The client or consumer of your workflow will never be interested in the code that brings the predictions to the table. They will only be interested in getting answers to the questions they asked when submitting product requirements. Therefore in my dictionary, a workflow is called complete only after the result of the deliverable is in hand. The result here is the report that will show what the Machine Learning model predicted and what it’s been predicting every day, how metrics have improved, and what enhancements are needed. This is the art of Decision Science that Machine Learning gives us the power to perform.
a. Connect Power BI with the Azure Blob Storage to fetch data.

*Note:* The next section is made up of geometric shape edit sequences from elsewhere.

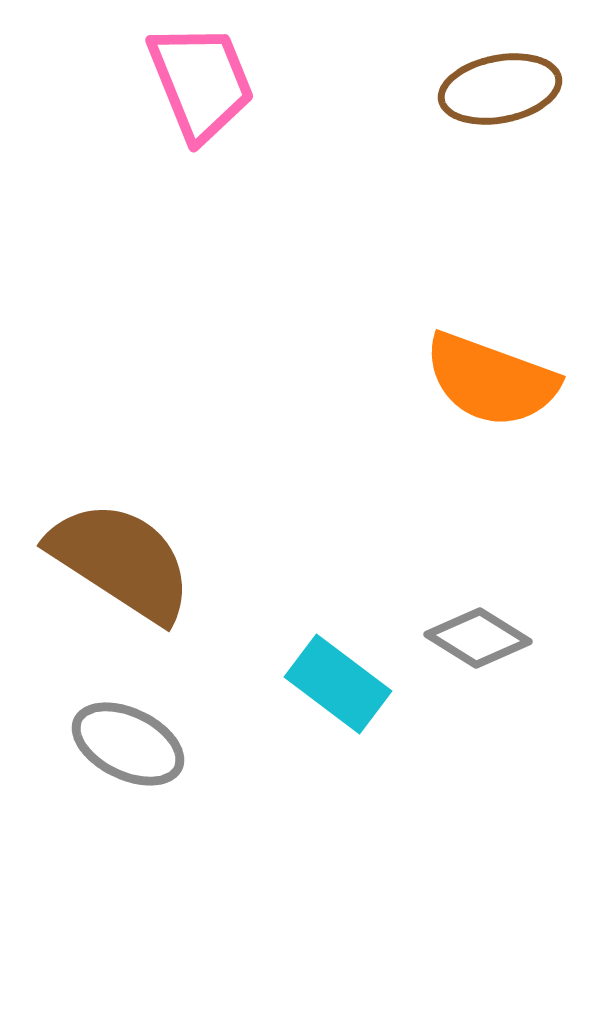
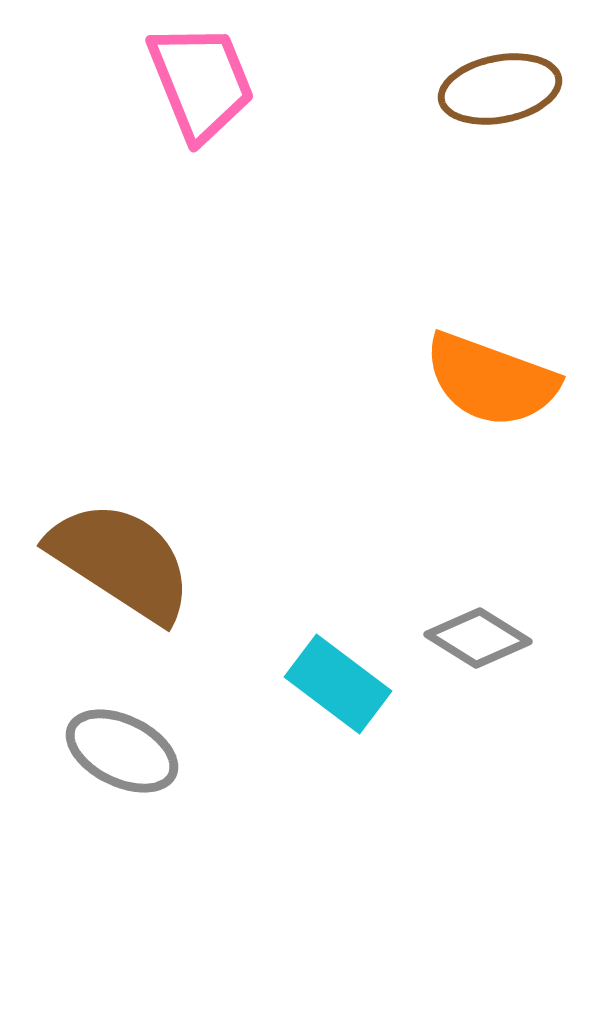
gray ellipse: moved 6 px left, 7 px down
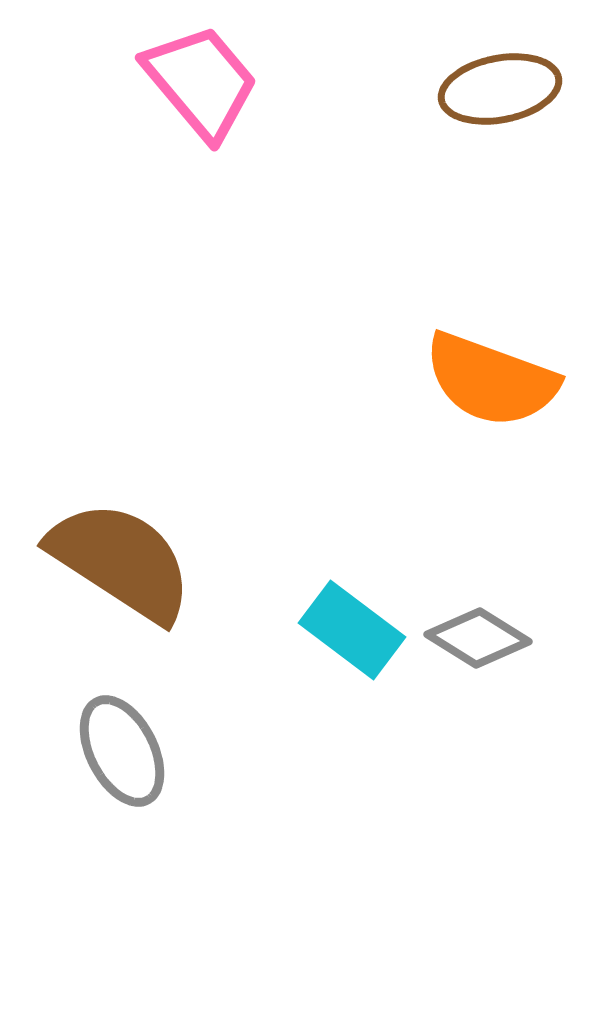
pink trapezoid: rotated 18 degrees counterclockwise
cyan rectangle: moved 14 px right, 54 px up
gray ellipse: rotated 37 degrees clockwise
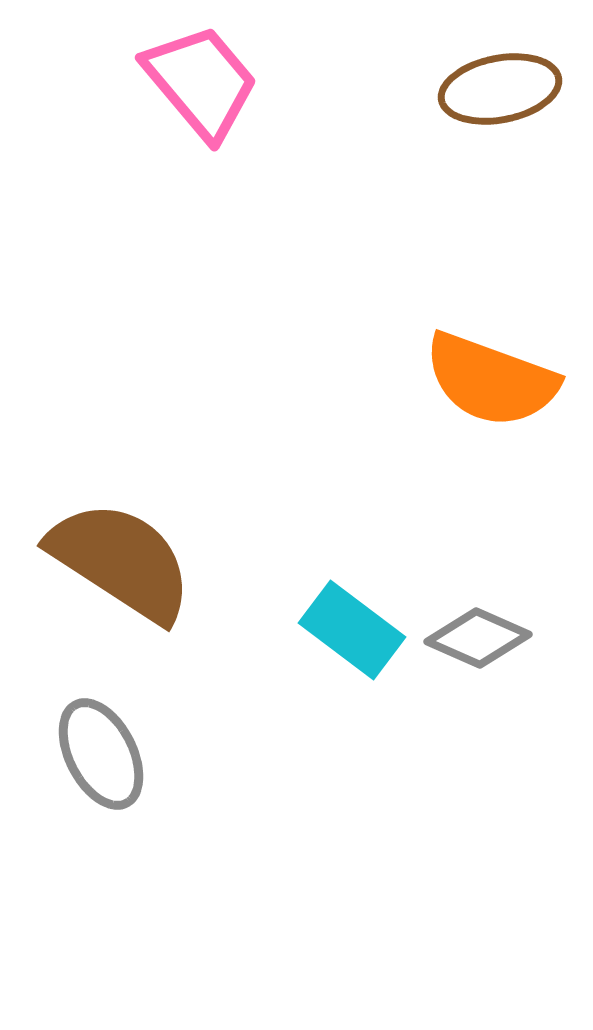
gray diamond: rotated 8 degrees counterclockwise
gray ellipse: moved 21 px left, 3 px down
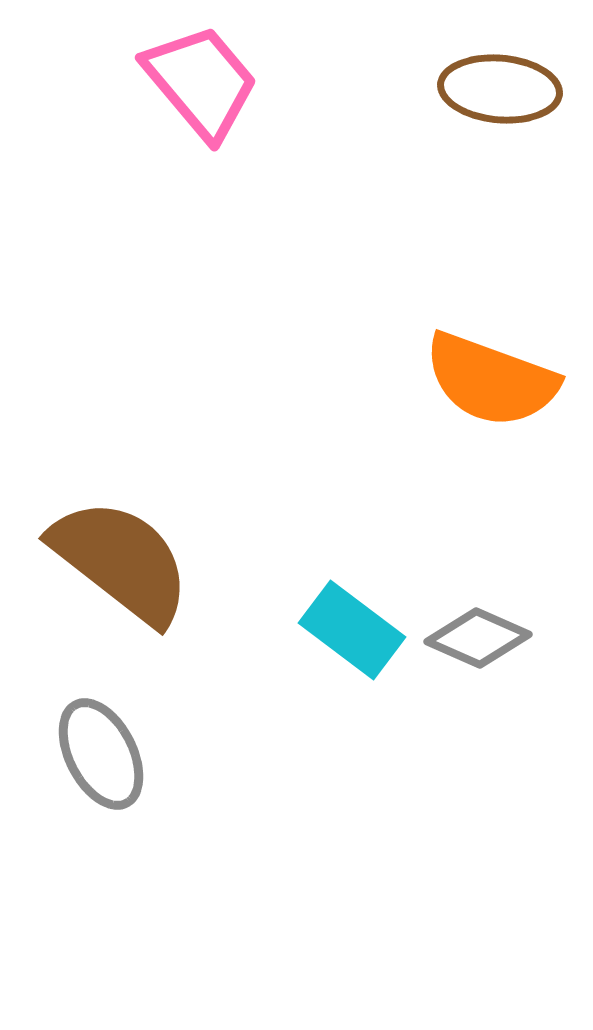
brown ellipse: rotated 16 degrees clockwise
brown semicircle: rotated 5 degrees clockwise
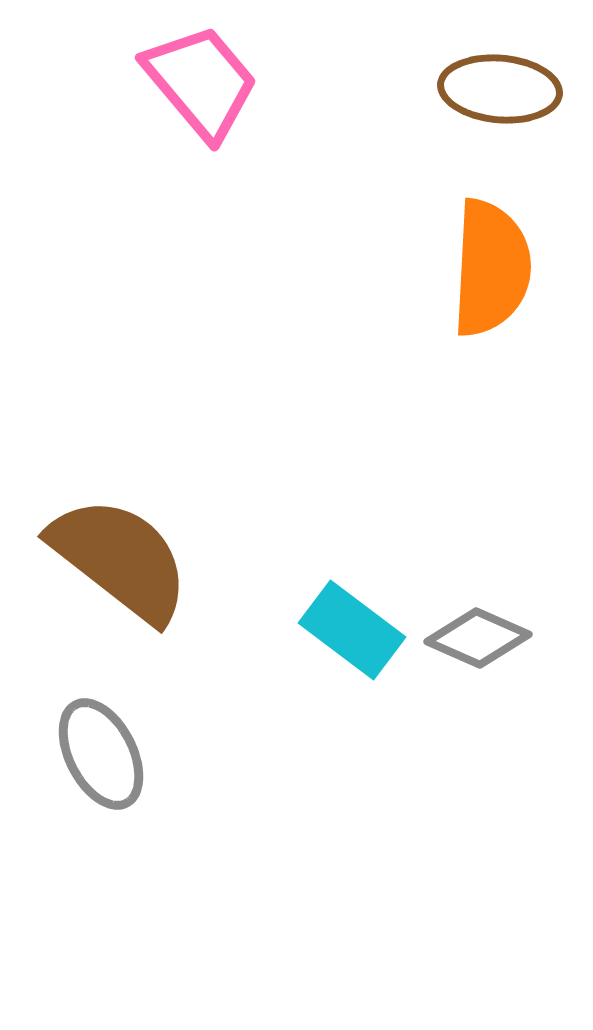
orange semicircle: moved 112 px up; rotated 107 degrees counterclockwise
brown semicircle: moved 1 px left, 2 px up
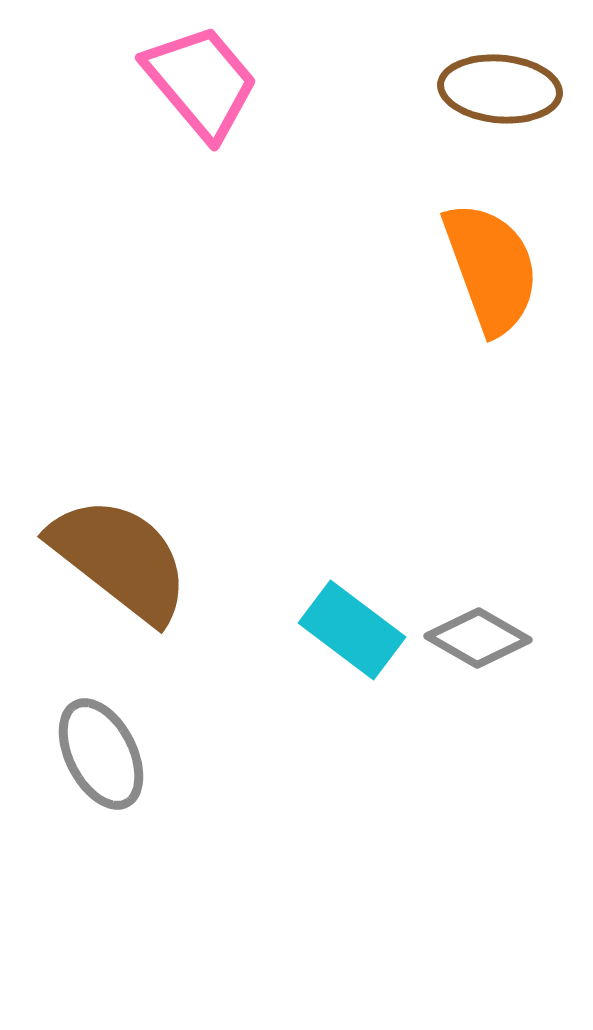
orange semicircle: rotated 23 degrees counterclockwise
gray diamond: rotated 6 degrees clockwise
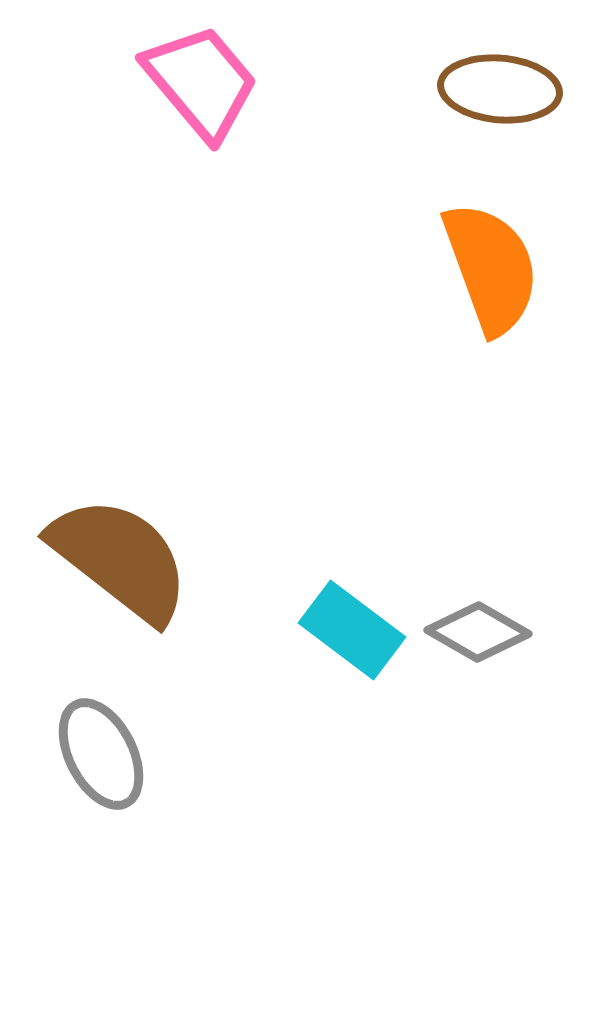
gray diamond: moved 6 px up
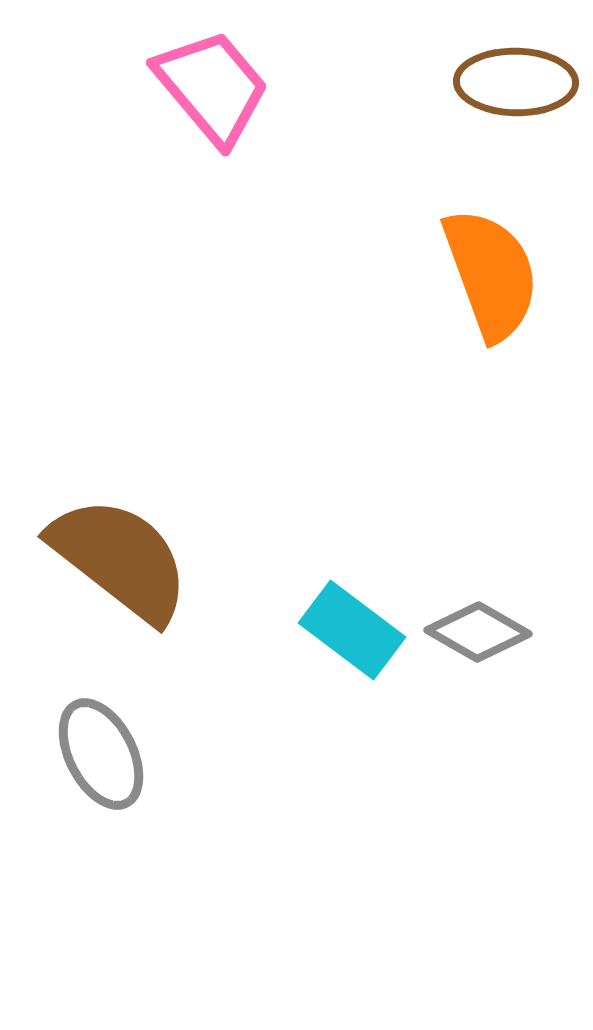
pink trapezoid: moved 11 px right, 5 px down
brown ellipse: moved 16 px right, 7 px up; rotated 4 degrees counterclockwise
orange semicircle: moved 6 px down
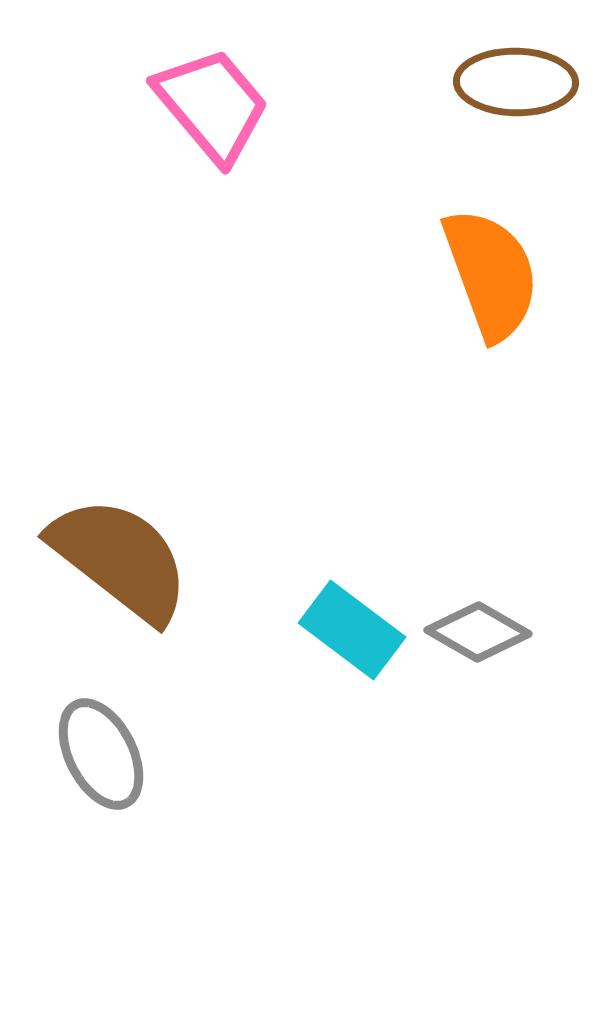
pink trapezoid: moved 18 px down
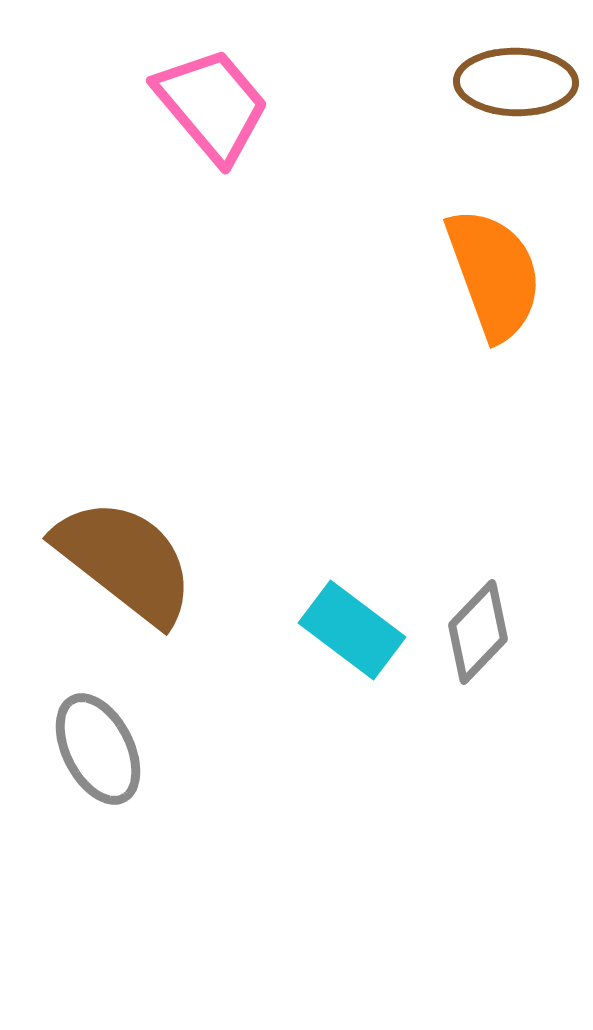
orange semicircle: moved 3 px right
brown semicircle: moved 5 px right, 2 px down
gray diamond: rotated 76 degrees counterclockwise
gray ellipse: moved 3 px left, 5 px up
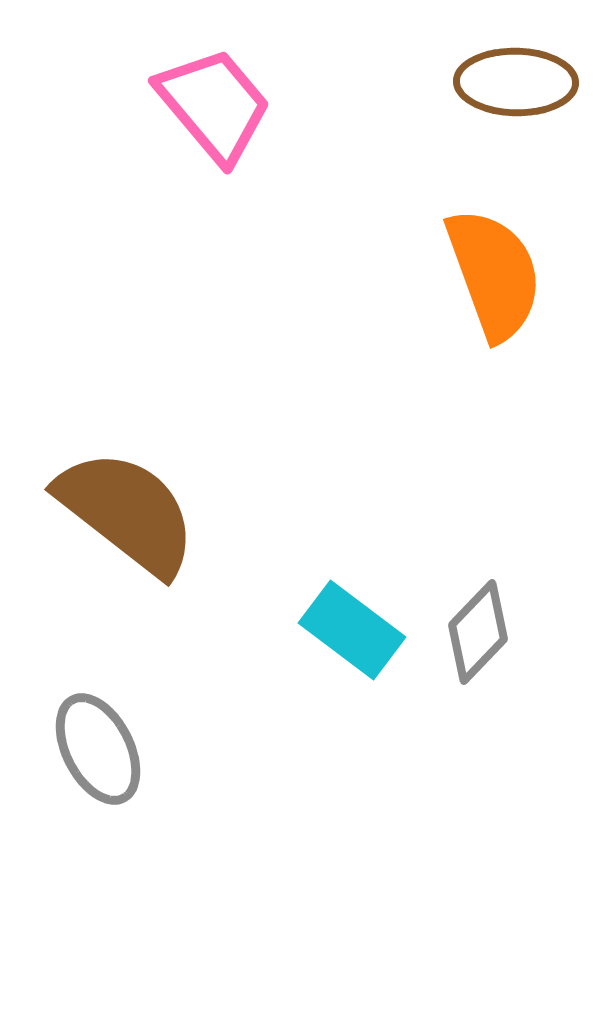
pink trapezoid: moved 2 px right
brown semicircle: moved 2 px right, 49 px up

b. Set Power BI to refresh every day, so all the data is updated.
Alerts, Monitoring, and Anomaly Detection
A very tedious, yet extremely task of every DevOps or MLOps workflow is alerting and monitoring. These monitors are required to keep the data in check, avoid data staleness, or get notified for any kind of anomaly or unexpected results seen across any step of the analysis. Azure Data Factory (ADF) conveniently allows us to set up several alerts on this pipeline right from the ADF Monitoring dashboards.
Examples of alerts that can be set-up:
- Staleness in data received from upstream.
- Failure in the pipeline or execution taking longer than a given threshold.
- Results stored in the Data Lake (ADLS) are varying largely from past data.
- File sizes received from upstream or generated by the workflow are abnormally large or small.
Alerts can be set up to notify an email group alias, a security group or create incidents/bugs in your DevOps portal whenever an anomaly or failure is detected.